Top of Recorded data
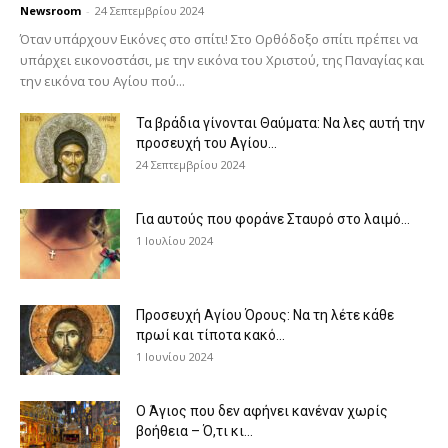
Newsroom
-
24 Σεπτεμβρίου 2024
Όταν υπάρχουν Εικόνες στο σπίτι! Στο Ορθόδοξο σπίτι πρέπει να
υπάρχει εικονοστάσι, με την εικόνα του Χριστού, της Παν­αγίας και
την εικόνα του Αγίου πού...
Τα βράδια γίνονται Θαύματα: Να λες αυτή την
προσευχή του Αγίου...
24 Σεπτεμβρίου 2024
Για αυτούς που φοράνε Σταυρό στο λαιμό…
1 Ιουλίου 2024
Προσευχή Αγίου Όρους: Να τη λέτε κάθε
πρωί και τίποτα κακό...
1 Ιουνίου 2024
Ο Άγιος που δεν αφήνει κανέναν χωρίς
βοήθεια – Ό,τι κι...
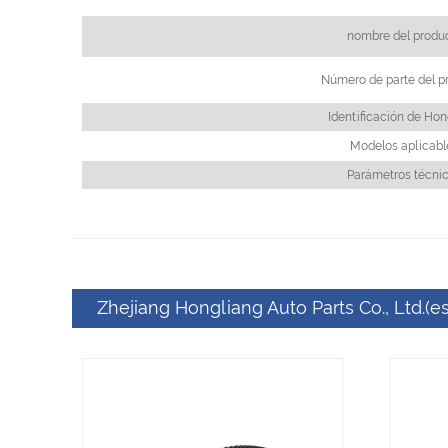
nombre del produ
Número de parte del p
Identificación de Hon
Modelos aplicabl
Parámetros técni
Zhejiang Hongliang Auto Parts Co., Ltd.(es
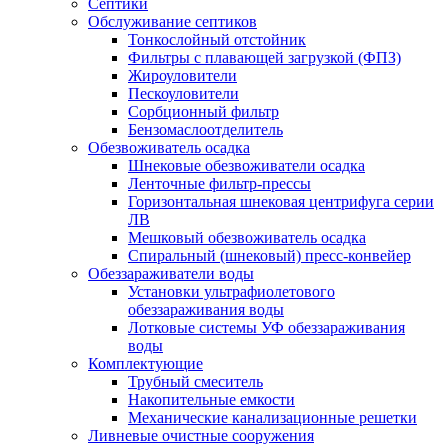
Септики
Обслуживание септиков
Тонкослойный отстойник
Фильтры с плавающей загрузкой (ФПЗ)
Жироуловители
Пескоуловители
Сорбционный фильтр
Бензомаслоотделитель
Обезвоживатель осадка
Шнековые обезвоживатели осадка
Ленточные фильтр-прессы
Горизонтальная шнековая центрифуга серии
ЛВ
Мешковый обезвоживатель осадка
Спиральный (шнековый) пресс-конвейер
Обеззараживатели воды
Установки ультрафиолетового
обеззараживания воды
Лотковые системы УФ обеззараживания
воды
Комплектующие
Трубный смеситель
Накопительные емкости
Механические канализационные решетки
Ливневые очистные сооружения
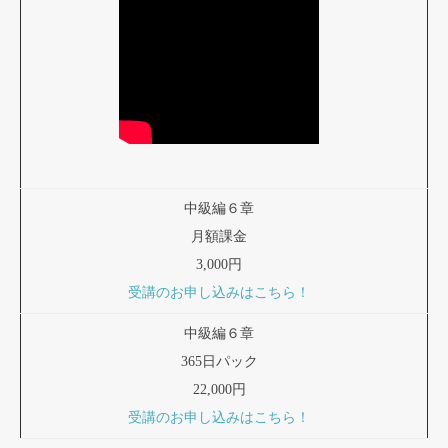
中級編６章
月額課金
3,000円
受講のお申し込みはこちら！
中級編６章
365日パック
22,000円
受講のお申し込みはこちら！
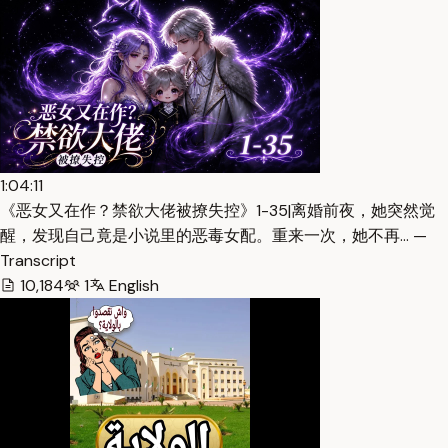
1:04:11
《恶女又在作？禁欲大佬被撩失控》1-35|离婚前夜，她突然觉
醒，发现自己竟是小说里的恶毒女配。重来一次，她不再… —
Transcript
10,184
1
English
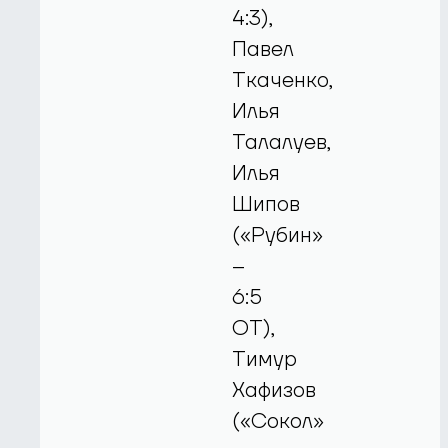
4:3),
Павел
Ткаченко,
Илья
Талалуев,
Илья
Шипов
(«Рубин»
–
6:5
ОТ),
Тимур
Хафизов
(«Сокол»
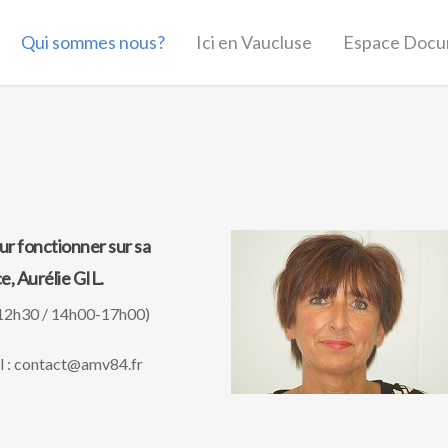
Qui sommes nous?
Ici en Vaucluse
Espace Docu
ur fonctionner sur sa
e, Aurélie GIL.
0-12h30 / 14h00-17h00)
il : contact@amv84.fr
Bottom of Recorded data
# Task prompt:
Return the records word for word, leaving every picture out of the copy.

# Output of the task:
Newsroom
-
24 Σεπτεμβρίου 2024
Όταν υπάρχουν Εικόνες στο σπίτι! Στο Ορθόδοξο σπίτι πρέπει να
υπάρχει εικονοστάσι, με την εικόνα του Χριστού, της Παν­αγίας και
την εικόνα του Αγίου πού...
Τα βράδια γίνονται Θαύματα: Να λες αυτή την
προσευχή του Αγίου...
24 Σεπτεμβρίου 2024
Για αυτούς που φοράνε Σταυρό στο λαιμό…
1 Ιουλίου 2024
Προσευχή Αγίου Όρους: Να τη λέτε κάθε
πρωί και τίποτα κακό...
1 Ιουνίου 2024
Ο Άγιος που δεν αφήνει κανέναν χωρίς
βοήθεια – Ό,τι κι...
nombre del produ
Número de parte del p
Identificación de Hon
Modelos aplicabl
Parámetros técni
Zhejiang Hongliang Auto Parts Co., Ltd.(es
Септики
Обслуживание септиков
Тонкослойный отстойник
Фильтры с плавающей загрузкой (ФПЗ)
Жироуловители
Пескоуловители
Сорбционный фильтр
Бензомаслоотделитель
Обезвоживатель осадка
Шнековые обезвоживатели осадка
Ленточные фильтр-прессы
Горизонтальная шнековая центрифуга серии
ЛВ
Мешковый обезвоживатель осадка
Спиральный (шнековый) пресс-конвейер
Обеззараживатели воды
Установки ультрафиолетового
обеззараживания воды
Лотковые системы УФ обеззараживания
воды
Комплектующие
Трубный смеситель
Накопительные емкости
Механические канализационные решетки
Ливневые очистные сооружения
中級編６章
月額課金
3,000円
受講のお申し込みはこちら！
中級編６章
365日パック
22,000円
受講のお申し込みはこちら！
1:04:11
《恶女又在作？禁欲大佬被撩失控》1-35|离婚前夜，她突然觉
醒，发现自己竟是小说里的恶毒女配。重来一次，她不再… —
Transcript
10,184
1
English
4:3),
Павел
Ткаченко,
Илья
Талалуев,
Илья
Шипов
(«Рубин»
–
6:5
ОТ),
Тимур
Хафизов
(«Сокол»
Qui sommes nous?
Ici en Vaucluse
Espace Docu
ur fonctionner sur sa
e, Aurélie GIL.
0-12h30 / 14h00-17h00)
il : contact@amv84.fr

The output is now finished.